Review Summary: An overlooked punk record featuring future Lawrence Arms members
It doesn’t happen often, but every once in a while I stumble upon a gem of a record that just resonates so strongly with how I feel in life at the moment. One of those albums you know even from a first listen is special, almost as if it were custom-made. And at this particular time for me it’s The Broadways' only studio album, Broken Star. At first glance Broken Star may seem like your archetypal punk LP, and while some may see it that way, I see it as an intelligent, albeit cynical at times record that stands out to me as one of the finest in the genre.
Broken Star is punk rock heaven; it’s brimming with melody but concurrently raw and gritty. It’s pessimistic in nature but not completely absent of hope. Musically it’s a force, ranging from short songs to longer, drawn out numbers, consisting of quick riffs and fast drumming. So instrumentally it’s your standard punk affair but the songwriting and structures are so good it works. Those acquainted with The Lawrence Arms will hear the familiar but younger vocals of Brendan Kelly and Chris McCaughan, who along with Dan Hanaway provide the vocal duties, and well at that. Having three very distinct sounding vocalists brings some needed variety to an otherwise uniform sound.
Lyrically the album explores socially-conscious themes: unjust politics (Jonathan Kozol Was Right…
), police brutality (Police Song
), alcohol (Kitchen Floor
), general discontent/depression (Upton
), the faults of capitalism (We’ll Have A Party
), global consumerism (15 Minutes
), girl troubles (Red Line
), trying to find your place in life (Ben Moves to California
) and searching for inspiration and meaning (Restless
). Sung with a healthy dose of youthful angst, these songs are at times witty, often earnest and sometimes sarcastic, but always passionate and chock-full of energy.
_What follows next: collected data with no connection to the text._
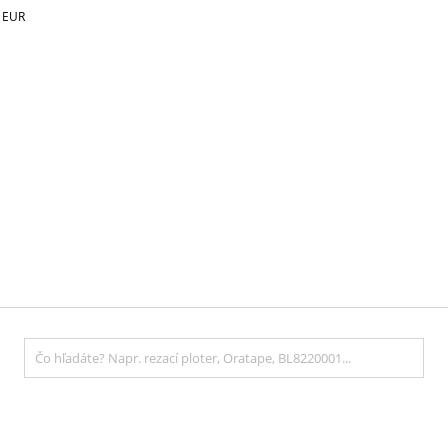
€
EUR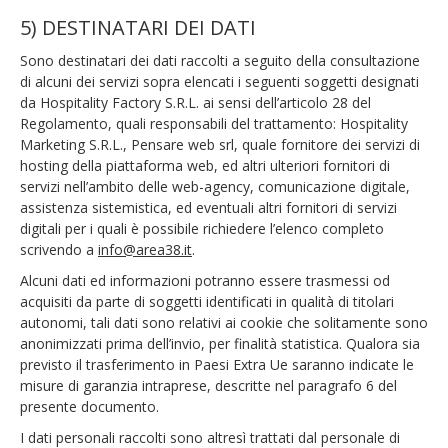
5) DESTINATARI DEI DATI
Sono destinatari dei dati raccolti a seguito della consultazione
di alcuni dei servizi sopra elencati i seguenti soggetti designati
da Hospitality Factory S.R.L. ai sensi dell’articolo 28 del
Regolamento, quali responsabili del trattamento: Hospitality
Marketing S.R.L., Pensare web srl, quale fornitore dei servizi di
hosting della piattaforma web, ed altri ulteriori fornitori di
servizi nell’ambito delle web-agency, comunicazione digitale,
assistenza sistemistica, ed eventuali altri fornitori di servizi
digitali per i quali è possibile richiedere l’elenco completo
scrivendo a
info@area38.it
.
Alcuni dati ed informazioni potranno essere trasmessi od
acquisiti da parte di soggetti identificati in qualità di titolari
autonomi, tali dati sono relativi ai cookie che solitamente sono
anonimizzati prima dell’invio, per finalità statistica. Qualora sia
previsto il trasferimento in Paesi Extra Ue saranno indicate le
misure di garanzia intraprese, descritte nel paragrafo 6 del
presente documento.
I dati personali raccolti sono altresì trattati dal personale di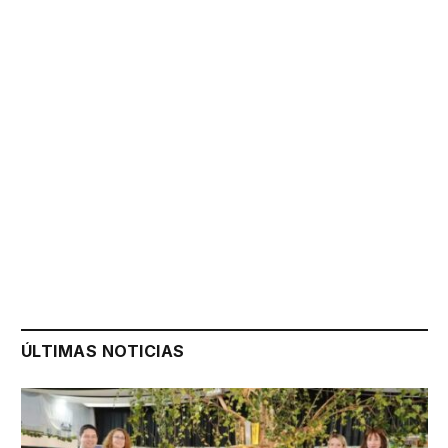
ÚLTIMAS NOTICIAS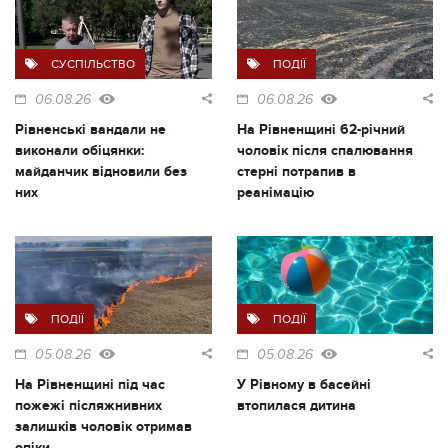
СУСПІЛЬСТВО
ПОДІЇ
06.08.26
06.08.26
Рівненські вандали не
На Рівненщині 62-річний
виконали обіцянки:
чоловік після спалювання
майданчик відновили без
стерні потрапив в
них
реанімацію
ПОДІЇ
ПОДІЇ
05.08.26
05.08.26
На Рівненщині під час
У Рівному в басейні
пожежі післяжнивних
втопилася дитина
залишків чоловік отримав
опіки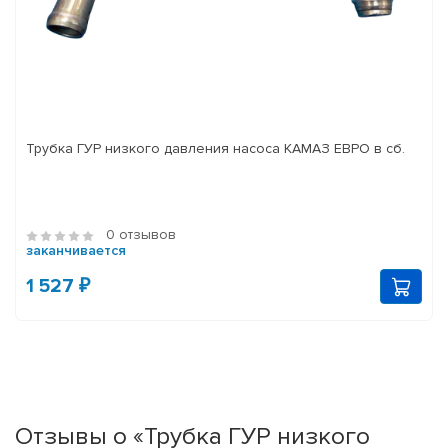
Трубка ГУР низкого давления насоса КАМАЗ ЕВРО в сб.
0 отзывов
заканчивается
1 527 ₽
Отзывы о «Трубка ГУР низкого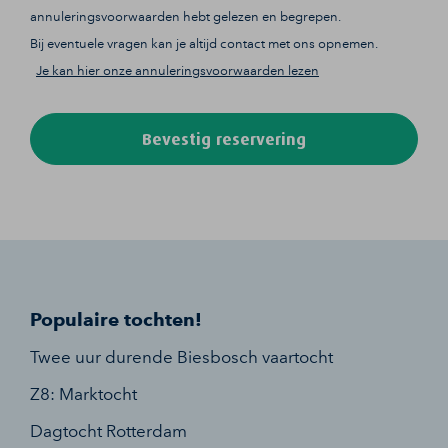
annuleringsvoorwaarden hebt gelezen en begrepen.
Bij eventuele vragen kan je altijd contact met ons opnemen.
Je kan hier onze annuleringsvoorwaarden lezen
Bevestig reservering
Populaire tochten!
Twee uur durende Biesbosch vaartocht
Z8: Marktocht
Dagtocht Rotterdam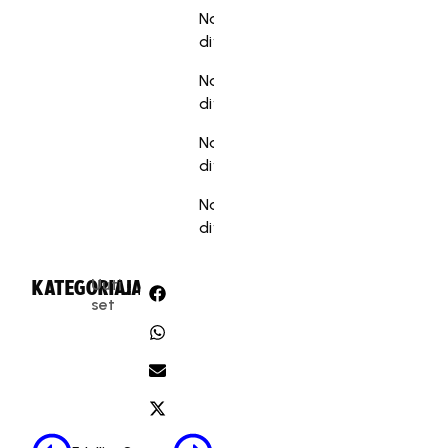
Naisten 2.
22.5.2025
divisioona
Naisten 3.
3.6.2025
divisioona
Naisten 4.
11.8.2025
divisioona
Naisten 5.
18.8.2025
divisioona
Uuti
KATEGORIA:
JAA:
set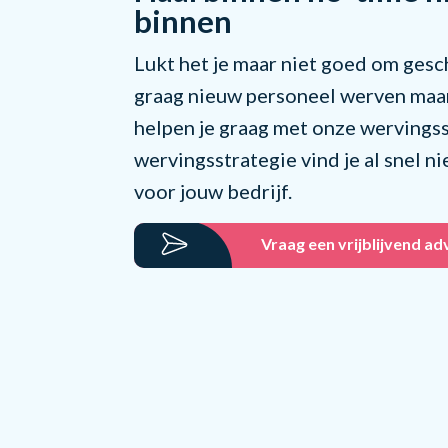
binnen
Lukt het je maar niet goed om gesch
graag nieuw personeel werven maar
helpen je graag met onze wervingss
wervingsstrategie vind je al snel 
voor jouw bedrijf.
Vraag een vrijblijvend a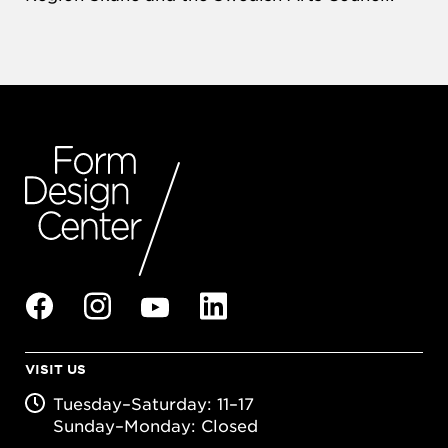
VISIT US
Tuesday–Saturday: 11–17
Sunday–Monday: Closed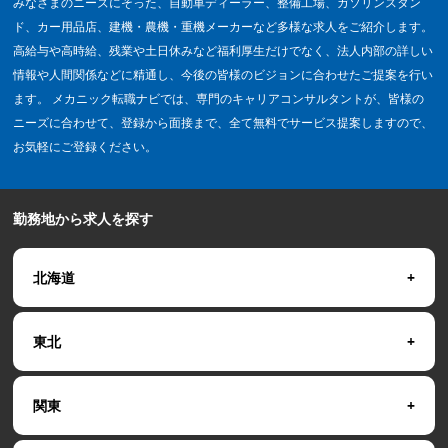
みなさまのニーズにそった、自動車ディーラー、整備工場、ガソリンスタン
ド、カー用品店、建機・農機・重機メーカーなど多様な求人をご紹介します。
高給与や高時給、残業や土日休みなど福利厚生だけでなく、法人内部の詳しい
情報や人間関係などに精通し、今後の皆様のビジョンに合わせたご提案を行い
ます。 メカニック転職ナビでは、専門のキャリアコンサルタントが、皆様の
ニーズに合わせて、登録から面接まで、全て無料でサービス提案しますので、
お気軽にご登録ください。
勤務地から求人を探す
北海道
東北
関東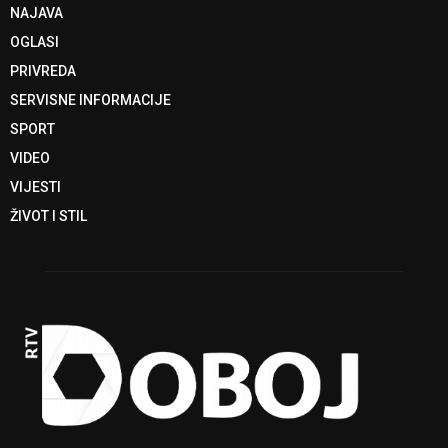
NAJAVA
OGLASI
PRIVREDA
SERVISNE INFORMACIJE
SPORT
VIDEO
VIJESTI
ŽIVOT I STIL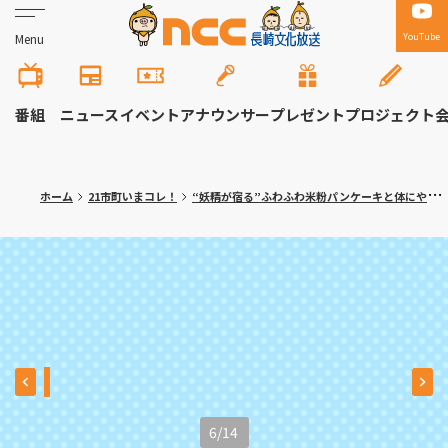
YouTube
Menu
番組
ニュース
イベント
アナウンサー
プレゼント
プロジェクト
ホーム
21市町いまコレ！
“妖精が宿る”ふわふわ米粉パンケーキと体にやさしいランチプレート 大村市「ひとひ／こびとぱん大村店」
6
/
14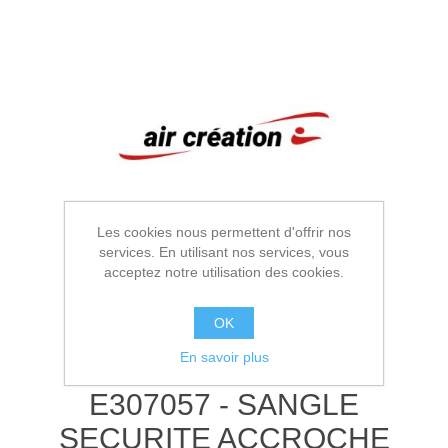
Les cookies nous permettent d'offrir nos
services. En utilisant nos services, vous
acceptez notre utilisation des cookies.
OK
En savoir plus
E307057 - SANGLE
SECURITE ACCROCHE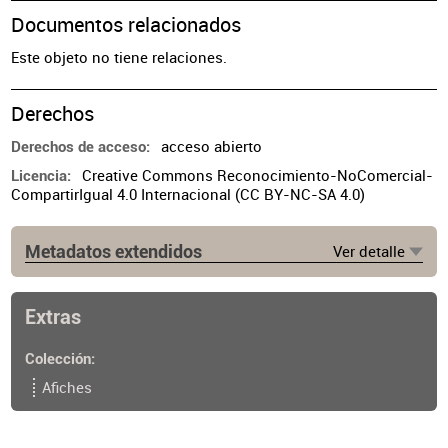
Documentos relacionados
Este objeto no tiene relaciones.
Derechos
acceso abierto
Derechos de acceso
Creative Commons Reconocimiento-NoComercial-
Licencia
CompartirIgual 4.0 Internacional (CC BY-NC-SA 4.0)
Metadatos extendidos
Ver detalle
Ubicación del original
Biblioteca. Archivo de afiches y folletos. Caja 32.
Sobre 15. Inv. AF0451.
Extras
Colección
Afiches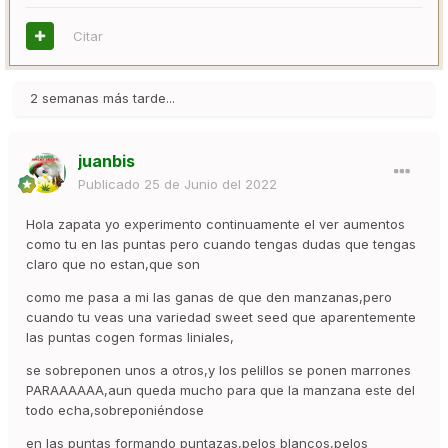
Citar
2 semanas más tarde...
juanbis
Publicado
25 de Junio del 2022
Hola zapata yo experimento continuamente el ver aumentos
como tu en las puntas pero cuando tengas dudas que tengas
claro que no estan,que son
como me pasa a mi las ganas de que den manzanas,pero
cuando tu veas una variedad sweet seed que aparentemente
las puntas cogen formas liniales,
se sobreponen unos a otros,y los pelillos se ponen marrones
PARAAAAAA,aun queda mucho para que la manzana este del
todo echa,sobreponiéndose
en las puntas formando puntazas,pelos blancos,pelos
Amidst all the cynicism about the world we live in lies some hope in the finale The Nautical Mile
. With lines like “you've got one thousand people on your side, take it in stride and when there's nothing left to patch the hole we'll swim together” and “Life is bigger, so much bigger than all this”, it is an uplifting, motivational triumph against everything wrong with this world. On top of being an awesome punk record, it’s a comfort to me knowing there are people that felt exactly the same as me. And when songs strike that personal chord, they become more than just songs, but your own songs. Highly recommended if you're a fan of political punk rock, and pretty much mandatory if you're a Larry Arms fan.